So, after years of footsie and foreplay, and numerous false starts, the Queen is finally coming. And overall we're thrilled. Some guy called Brian Cowen spoke very highly of the news.
o which we all responded, slightly puzzled, "Are you still here?" And even Lord Gerry Adams is finding it hard to get that worked up. It is a sign, Lord Gerry, says, of changing and changed times. It certainly is. The Queen used to be the woman we blamed for hijacking our sovereignty. But she looks like a benign figure next to Angela Merkel, who really taught us what it's like to lose our sovereignty. That 800 years of oppression was nothing compared to the next 800 we're facing into courtesy of our friends in Europe.
The Queen will find this a strangely familiar country: an unlikely coalition government that's shedding its principles by the day, high streets where only the biggest UK chains survive, and children everywhere playing the national sport -- cricket. We too will find her strangely familiar. "Isn't that your one? Yes. It is. I'm sure of it. She's the woman I saw on the banknotes when I went up North to open my sterling bank account."
While we will probably stop short of handing Lizzie back the keys, we will doubtless be cosying up to her to try and get back into the commonwealth. We might even encourage her to start up the empire again. It would certainly beat our current status as a peripheral wart on the Franco-German empire. At least the old empire eventually gave us a modicum of local autonomy over our affairs, whereas our new bosses are practising a very direct kind of rule.
The Queen will also be pleasantly surprised to see that the country is still covered in rundown estates, the ruins of the glory days, when we ruled the world. She will be glad to see too that the estates that aren't completely abandoned to ghosts are still populated by peasants who have been sold into serfdom for the rest of their lives, paying off debts to absentee landlords, which we now refer to as bondholders. Indeed, if Philip expresses an interest in going shooting in a country estate while he is here we could perhaps send him down to Limerick.
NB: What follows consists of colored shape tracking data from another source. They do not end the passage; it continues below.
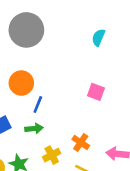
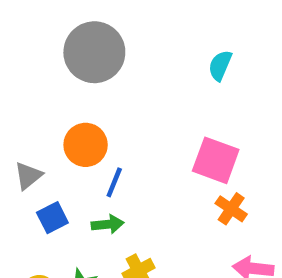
pink square: (96, 92) -> (216, 160), size x1.5
orange cross: (81, 142) -> (231, 209), moved

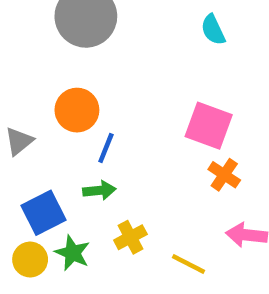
cyan semicircle: (220, 65) -> (213, 30), turned -48
blue square: (52, 218) -> (43, 213), moved, size x1.4

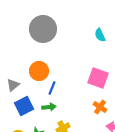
orange cross: (224, 175) -> (100, 107), moved
blue square: (43, 213) -> (24, 106), moved

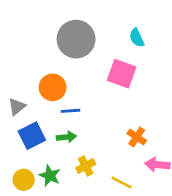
gray circle: (43, 29) -> (76, 39), moved
pink square: (98, 78) -> (122, 74), moved
blue line: (52, 88) -> (71, 111), turned 64

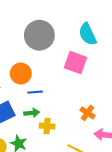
cyan semicircle: (137, 38) -> (88, 34), size x1.5
yellow cross: (86, 166) -> (47, 126), moved, turned 32

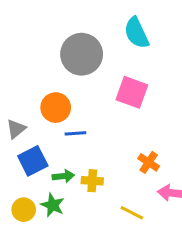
cyan semicircle: (88, 34) -> (136, 33), moved
green arrow: (32, 113) -> (63, 176), moved

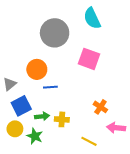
yellow circle: (24, 210) -> (15, 129), moved

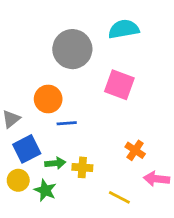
cyan semicircle: (92, 18) -> (124, 29), turned 105

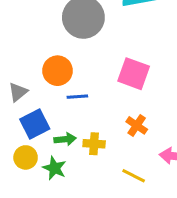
pink square: (119, 85) -> (134, 74), moved
orange cross: (135, 150) -> (137, 125), moved

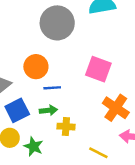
orange cross: (137, 125) -> (116, 108), moved, size x1.5
green arrow: (65, 139) -> (48, 110), moved

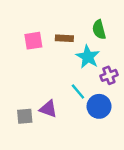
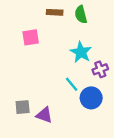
green semicircle: (99, 30) -> (81, 15), moved
brown rectangle: (64, 38) -> (55, 12), moved
purple triangle: (48, 109) -> (44, 115), moved

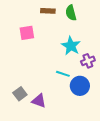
cyan line: (72, 84) -> (63, 74), turned -32
gray square: (23, 107) -> (20, 94), turned -32

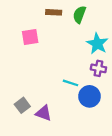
green semicircle: (71, 13) -> (79, 15), turned 35
cyan star: (71, 46) -> (97, 44), moved
purple cross: (88, 61) -> (98, 68), turned 32

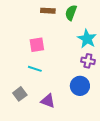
pink square: (30, 37) -> (37, 45), moved
cyan line: (70, 83) -> (35, 69), moved
purple triangle: (44, 113) -> (48, 101), moved

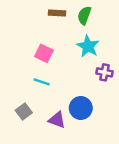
cyan star: (87, 39) -> (88, 46), moved
pink square: (37, 45) -> (44, 53), turned 35
blue circle: (80, 86) -> (81, 108), moved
The Queen will no doubt sympathise with our plight. She and her firm are heavily into the property game themselves and she had a few rocky years recently. But like our own property barons, she no doubt finds that handouts from the taxpayer are helping her get through the hard times. Indeed, perhaps we could interest the Queen in picking up a few bargains while she's here.
According to the papers there's a €32m shopping centre in Castleblayney that would only set you back one or two million now. We can explain to her that in the long-term, property is going to come back. Because you do get the impression that the Queen's firm are long-term investors (remember how long they held onto the place the last time they acquired it).
And if she likes the Castleblayney shopping centre we probably have a few more around the place going cheap. And we could do her some hotels, a few offices blocks. Hell, for the right price we could probably throw in the whole place.